Pajak Ekspor Dipertanyakan

Pajak Ekspor Dipertanyakan

 Media Indonesia, 20 Oktober 2005

 

JAKARTA (Media): Pengusaha batu bara mempertanyakan keputusan pemerintah memungut pajak ekspor sebesar 5% terhadap komoditas batu bara.

"Hari ini kami akan layangkan surat keberatan kepada Menteri Energi dan Sumber Daya Mineral. Bila dalam dua hari ini tidak ada respons, kami akan ajukan protes," kata Ketua Umum Asosiasi Pengusaha Batu bara Indonesia (APBI) Jefrey Mulyono di Jakarta, kemarin.

Pengusaha menilai kebijakan memungut pajak ekspor untuk batu bara itu tidak berdasar. Jefrey berpendapat, bila pemerintah ingin meningkatkan penerimaan negara, bisa diperoleh dari peningkatan pendapatan perusahaan akibat ekspor. Di sisi lain, pemenuhan kebutuhan dalam negeri bisa dilakukan melalui kewajiban domestic market obligation/DMO.

Keputusan pemerintah memungut pajak ekspor sebesar 5% terhadap komoditas batu bara itu tertuang dalam peraturan Menteri Keuangan Nomor 95/PMK-02/2005 tentang penetapan tarif pungutan ekspor atas batu bara. Dalam aturan tersebut terungkap bahwa alasan pemerintah mengenakan pajak ekspor terhadap batu bara untuk menjaga keseimbangan persediaan bahan baku di dalam negeri.

Dalam kesempatan terpisah, Dirjen Geologi dan Sumber Daya Mineral Simon F Sembiring juga menyesalkan pungutan ekspor batu bara tersebut. Dia menilai kebijakan itu diskriminatif. Pasalnya, pungutan hanya berlaku bagi pemegang Perjanjian Kerja Sama Pengusahaan Pertambangan Batu Bara (PKP2B) generasi II dan III. Sedangkan PKP2B generasi I bersifat lex specialist, artinya aturan di luar kontrak tidak berlaku.

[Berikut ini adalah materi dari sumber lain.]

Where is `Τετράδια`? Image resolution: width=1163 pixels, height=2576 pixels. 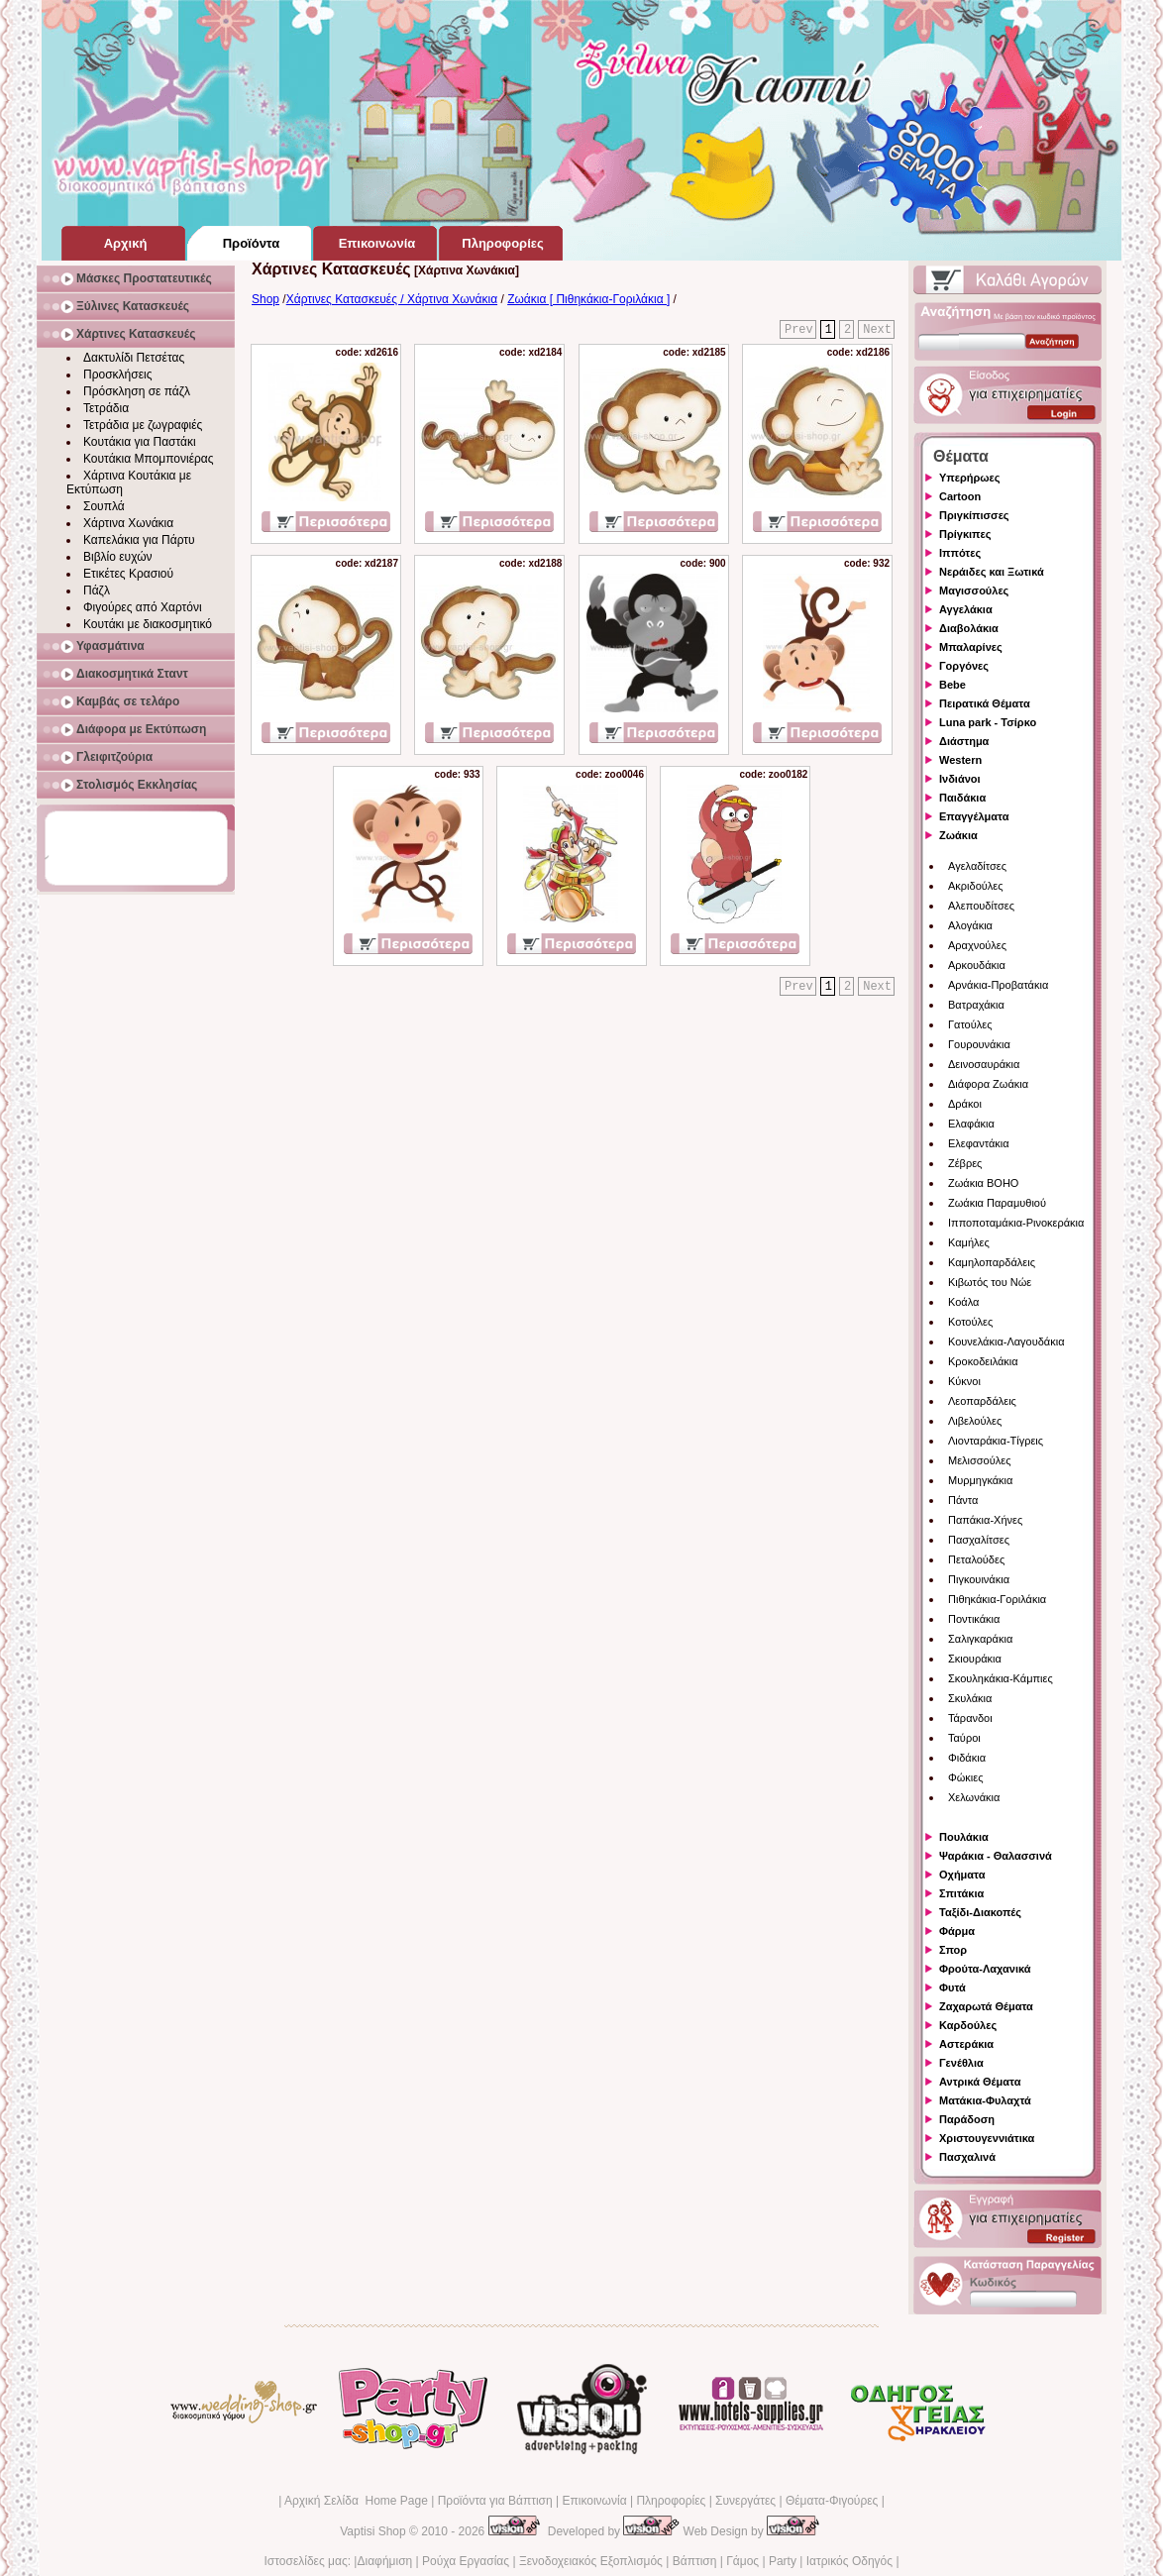 Τετράδια is located at coordinates (106, 408).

Padahal, hampir semua pemegang kontrak generasi II dan III adalah pengusaha nasional. Sedangkan pemegang kontrak generasi I sebagian besar pengusaha asing, seperti Kaltim Prima Coal (KPC), Adaro, Kideco, dan Berau. Simon juga mempertanyakan nilai pungutan pajak ekspor sebesar 5%. Saat ini, perusahaan batu bara telah dipungut royalti sebesar 13,5%. Dengan tambahan pajak tersebut maka pungutan menjadi 18,5%.

Menurut Simon, Menteri Energi Purnomo Yusgiantoro telah melayangkan surat keberatan kepada Menteri Keuangan bulan lalu ketika masalah pajak itu masih dalam pembahasan. Saat itu, besaran pajak yang akan dipungut Depkeu justru mencapai 10% terhadap produk pertambangan batu bara, emas, perak, dan tembaga.